April 4, 2024 Post

Not a lot to chat about and much to do today so I’m going to jump right into the Story of the Week, featuring a prompt provided by Elijah, a Barnes & Noble customer I met at a prior bookstore event. Kudos also go out to novelist Mike Latta for a superb editing suggestion he sent that I think made a huge difference to the final version of this week’s tale.

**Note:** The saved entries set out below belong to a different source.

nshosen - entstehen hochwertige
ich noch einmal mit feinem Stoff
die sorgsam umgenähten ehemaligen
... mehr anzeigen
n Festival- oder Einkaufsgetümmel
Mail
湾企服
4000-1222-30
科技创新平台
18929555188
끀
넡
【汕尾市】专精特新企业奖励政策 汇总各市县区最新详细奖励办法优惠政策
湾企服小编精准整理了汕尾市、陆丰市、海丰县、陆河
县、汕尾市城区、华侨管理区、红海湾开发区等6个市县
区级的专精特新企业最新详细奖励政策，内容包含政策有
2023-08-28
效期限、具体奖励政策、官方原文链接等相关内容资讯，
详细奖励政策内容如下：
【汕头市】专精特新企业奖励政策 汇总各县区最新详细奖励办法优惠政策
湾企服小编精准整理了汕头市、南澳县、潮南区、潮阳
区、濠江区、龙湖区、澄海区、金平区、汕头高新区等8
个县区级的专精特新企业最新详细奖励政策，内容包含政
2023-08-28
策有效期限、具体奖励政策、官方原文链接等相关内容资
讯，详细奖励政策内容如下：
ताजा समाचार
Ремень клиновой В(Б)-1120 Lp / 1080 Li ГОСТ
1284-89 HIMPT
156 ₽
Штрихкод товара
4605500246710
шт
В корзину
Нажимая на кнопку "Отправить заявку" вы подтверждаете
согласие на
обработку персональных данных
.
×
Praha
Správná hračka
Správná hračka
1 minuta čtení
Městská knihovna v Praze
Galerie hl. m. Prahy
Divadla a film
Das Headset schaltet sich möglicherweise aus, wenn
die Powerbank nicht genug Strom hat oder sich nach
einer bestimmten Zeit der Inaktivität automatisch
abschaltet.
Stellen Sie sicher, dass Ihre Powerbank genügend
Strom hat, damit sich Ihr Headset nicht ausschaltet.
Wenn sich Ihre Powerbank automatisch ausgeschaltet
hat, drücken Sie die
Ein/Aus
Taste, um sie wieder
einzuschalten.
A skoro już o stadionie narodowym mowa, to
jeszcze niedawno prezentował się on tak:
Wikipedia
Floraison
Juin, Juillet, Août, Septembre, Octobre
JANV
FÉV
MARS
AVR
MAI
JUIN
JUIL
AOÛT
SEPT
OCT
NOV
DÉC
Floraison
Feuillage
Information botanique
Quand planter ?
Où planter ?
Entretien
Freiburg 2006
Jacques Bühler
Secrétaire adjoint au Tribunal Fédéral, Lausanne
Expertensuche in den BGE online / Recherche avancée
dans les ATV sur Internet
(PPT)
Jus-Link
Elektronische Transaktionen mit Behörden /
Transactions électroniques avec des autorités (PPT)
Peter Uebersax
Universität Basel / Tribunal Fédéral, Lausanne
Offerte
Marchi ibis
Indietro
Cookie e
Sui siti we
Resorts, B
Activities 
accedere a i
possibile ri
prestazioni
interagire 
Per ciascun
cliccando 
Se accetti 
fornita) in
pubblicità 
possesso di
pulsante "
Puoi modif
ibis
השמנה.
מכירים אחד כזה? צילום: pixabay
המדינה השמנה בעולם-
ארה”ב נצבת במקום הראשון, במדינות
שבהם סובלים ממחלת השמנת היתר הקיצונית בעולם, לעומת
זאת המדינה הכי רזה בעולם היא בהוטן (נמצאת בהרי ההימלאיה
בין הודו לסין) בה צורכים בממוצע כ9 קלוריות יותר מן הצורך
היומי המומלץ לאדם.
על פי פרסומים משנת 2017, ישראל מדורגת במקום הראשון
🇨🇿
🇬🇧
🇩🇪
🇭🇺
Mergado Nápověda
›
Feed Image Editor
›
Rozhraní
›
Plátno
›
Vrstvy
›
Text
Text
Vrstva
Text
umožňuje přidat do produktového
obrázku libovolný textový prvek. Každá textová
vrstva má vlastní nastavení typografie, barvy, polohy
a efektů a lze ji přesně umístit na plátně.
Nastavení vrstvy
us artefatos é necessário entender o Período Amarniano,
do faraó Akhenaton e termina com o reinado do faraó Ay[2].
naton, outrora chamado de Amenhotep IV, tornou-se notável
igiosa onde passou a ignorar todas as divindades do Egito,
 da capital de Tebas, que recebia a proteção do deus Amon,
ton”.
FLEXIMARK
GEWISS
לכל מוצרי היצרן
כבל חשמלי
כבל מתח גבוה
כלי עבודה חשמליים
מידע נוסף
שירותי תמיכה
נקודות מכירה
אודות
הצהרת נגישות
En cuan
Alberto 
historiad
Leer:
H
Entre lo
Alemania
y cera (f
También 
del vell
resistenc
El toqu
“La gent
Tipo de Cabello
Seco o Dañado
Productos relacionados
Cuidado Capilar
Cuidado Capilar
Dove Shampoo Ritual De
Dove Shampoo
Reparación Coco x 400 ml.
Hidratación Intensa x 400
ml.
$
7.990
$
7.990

          Zero to Sixty in a Flash

Fred hated car shopping. The otherwise mild-mannered accountant would snap like a twig as soon as the manipulation began.

So the instant that Jaxon, the slick salesman said, “Let me go talk to my boss,” Fred exploded.

“Right. You walk out and then come back with ‘the manager says we can’t go any lower.’ You guys are crooks.”

Jaxon nodded. “We know your type,” Jaxon smirked. “We call you guys customers who will never get the $1,000 rebate that we offer stable people.”

“You got a shorter name for people who apologize?”

“Yep. We call ‘em ‘gullible.’ Congrats on your purchase!”

Prompt: Crazy Mad

Two quick items: First, I almost accidentally repeated last week’s mistake in my 101-word story writing. Once again, I grabbed a prompt from my inventory, took Scooter (the pandemic puppy) out on a walk and began brainstorming my idea. I had a pretty good story idea. I know this was the case because it was an equally great idea a year earlier when I wrote the first version. This one was going to be better, but when I got back home and found the original, I trashed the new one. Oh well. If reading this tragic tale felt like a colossal waste of time, let me make it up to you with Scooter’s four-year-old birthday post from last week’s Facebook page.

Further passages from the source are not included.